Today, after finishing the blokes equipment shopping we headed up to the Swayambunath Temple and had a great view back to the city. It was good to do a couple of laps of the stairs to the temple to get the legs moving. So its up early for my favourite mountain flight into Lukla! I can’t wait to sit up the front of the plane so as to get maximum thrill when landing on the short uphill runway. Off to finish packing then Pujan is hosting a BBQ yum!!
Once again I am climbing for my charity The Australian Himalayan Foundation. I am raising money for their ‘Quality Education Program’ which supports schools in the lower, poorer region of the Khumbu below the tourist route. This program aims to give kids a brighter future through education and over 12 years will effect over 42 000 kids. This money will make a big difference to these peoples lives and it is my way of giving back to the community here. So please help make my expedition more meaningful and fulfilling for me by supporting my charity. You can donate at this link- http://personalchallenge.gofundraise.com.au/page/Lhotse
Posted on Sunday 15th December, 2013
I have been very busy of late creating a 2014 calendar of my expedition photos, complete with the stories behind them. It is now available for purchase here and $5 from every calendar sold will go towards my ongoing support of The Australian Himalayan Foundation’s ‘Quality Education’ program in the Lower Solu Khumbu region of Nepal. The rest of the profits made will go towards paying off my expedition debts!

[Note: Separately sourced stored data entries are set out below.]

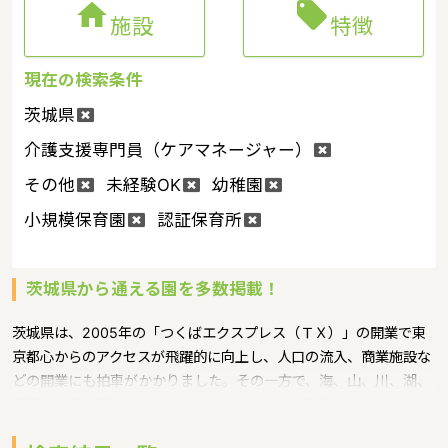


施設
特徴
現在の検索条件
茨城県
介護支援専門員（ケアマネージャー）
その他
未経験OK
幼稚園
小規模保育園
認証保育所
茨城県から通える園を多数掲載！
茨城県は、2005年の「つくばエクスプレス（ＴＸ）」の開業で東
京都心からのアクセスが飛躍的に向上し、人口の流入、商業施設な
どの開業にも拍車がかかりました。その一方で、海、山、川、湖、
温泉と自然も豊かです。サーフィン、ヨット、釣りなどのマリンレ
ジャーは特に人気が高く、高い山はありませんが、最近は登山人気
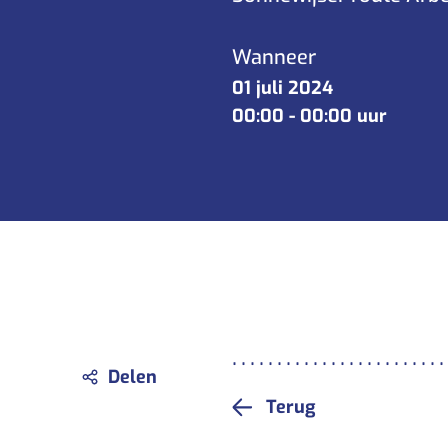
Verlof aanvraag
Wanneer
01 juli 2024
00:00
-
00:00 uur
Terug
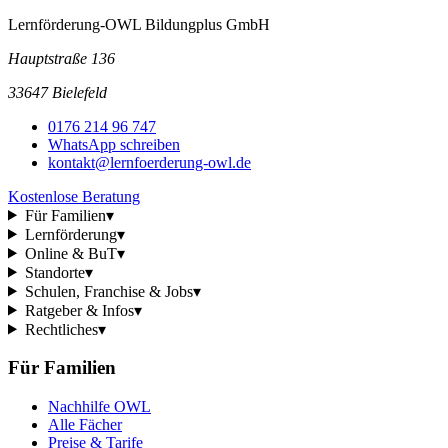
Lernförderung-OWL Bildungplus GmbH
Hauptstraße 136
33647 Bielefeld
0176 214 96 747
WhatsApp schreiben
kontakt@lernfoerderung-owl.de
Kostenlose Beratung
Für Familien
▾
Lernförderung
▾
Online & BuT
▾
Standorte
▾
Schulen, Franchise & Jobs
▾
Ratgeber & Infos
▾
Rechtliches
▾
Für Familien
Nachhilfe OWL
Alle Fächer
Preise & Tarife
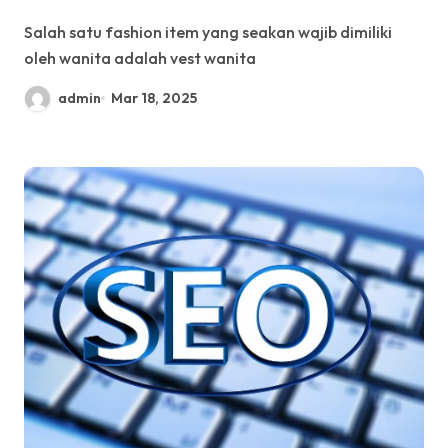
Salah satu fashion item yang seakan wajib dimiliki
oleh wanita adalah vest wanita
admin
Mar 18, 2025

‘Expeditions’ has images that have been captured during my journey’s to some of the highest and most beautiful mountains in the world. Each month offers an insight into different climbs, mountains or regions that I have ventured to during the course of my mountaineering career so far. The calendar includes images from the New Zealand Alps to the Andes and the Himalaya. In the back of the calendar you will find ‘The Stories Behind the Photos’ where you can read more detail and information about each month. For example here is January and the story behind January-
Everest Base Camp Puja Ceremony Nepal 2011, 5350m– The Sherpa climbers will not set foot on Sagamatha (Mt Everest) without her permission and blessing and so every climb begins with a Buddhist Puja ceremony. A small tower of rocks called a Stupa was erected in our base camp and covered in various offerings, decorations and a photo of the Dalai Lama. A local Lama came to chant Tibetan prayers from an ancient prayer book to ask permission from Sagamatha for a clear and safe passage for our expeditions. As Dawa and I shared our Base Camp with two other foreign teams and many other Sherpa, we had quite a crowd at our Puja. Dawa asked me to place my ice axe, crampons, helmet and boots at the base of the Stupa to be blessed. Juniper bush was burnt which created a fragrant smoke across the camp.
Surprisingly, we were also offered cans of beer which I graciously declined as it was still morning! A pole was held in place in the middle of the Stupa and prayer flags were tied to it then strung above all the tents in our camp. Each flag has a different meaning: yellow-earth, green-water, red-fire, white-air, blue-sky. After this we all rub tsampa barley flour across each other’s faces, which resembles a grey beard symbolic of a long life. Lastly, once the Lama finished chanting all his prayers, the Sherpa stood in a line to sing and perform their traditional dance. The mesmerising song made it a profoundly moving experience; I felt honoured to be let in on a part of their culture. I felt for certain that along with the blessing of the Lama Geshi from Pengboche, our sacred Puja ceremony and my lucky summit necklace from Cho Oyu, that we were blessed, and that Dawa and I would have a safe and successful climb.
I want send out a massive thank you to Nathan from Ablaze Print Race Bibs for all the hard work to make this in time for Xmas!! Also a huge thanks to Sophie Vivian and Kirsty Mckenzie for the editing and Julian Andersen, Dawa Sherpa and Conor Ashleigh for helping with the photos.